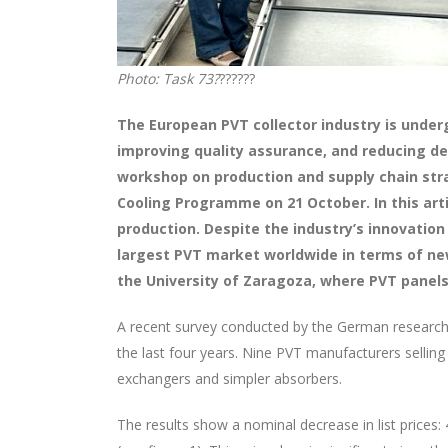
Photo: Task 73?
??????
The European PVT collector industry is under
improving quality assurance, and reducing d
workshop on production and supply chain stra
Cooling Programme on 21 October. In this art
production. Despite the industry’s innovation 
largest PVT market worldwide in terms of new
the University of Zaragoza, where PVT panels 
A recent survey conducted by the German research 
the last four years. Nine PVT manufacturers selling
exchangers and simpler absorbers.
The results show a nominal decrease in list prices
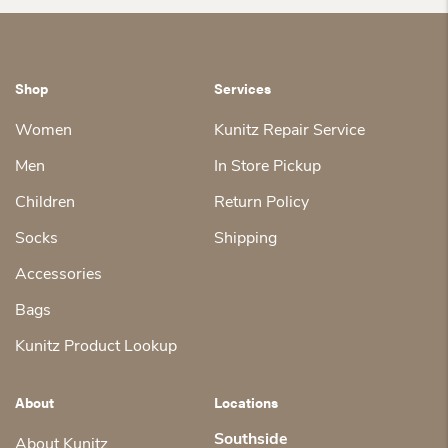
Shop
Services
Women
Kunitz Repair Service
Men
In Store Pickup
Children
Return Policy
Socks
Shipping
Accessories
Bags
Kunitz Product Lookup
About
Locations
Southside
About Kunitz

------------------------

◆ What the task requires ◆
Return each line from the records that includes the word "production".

◆ Answer to this exercise ◆
workshop on production and supply chain stra
production. Despite the industry’s innovation 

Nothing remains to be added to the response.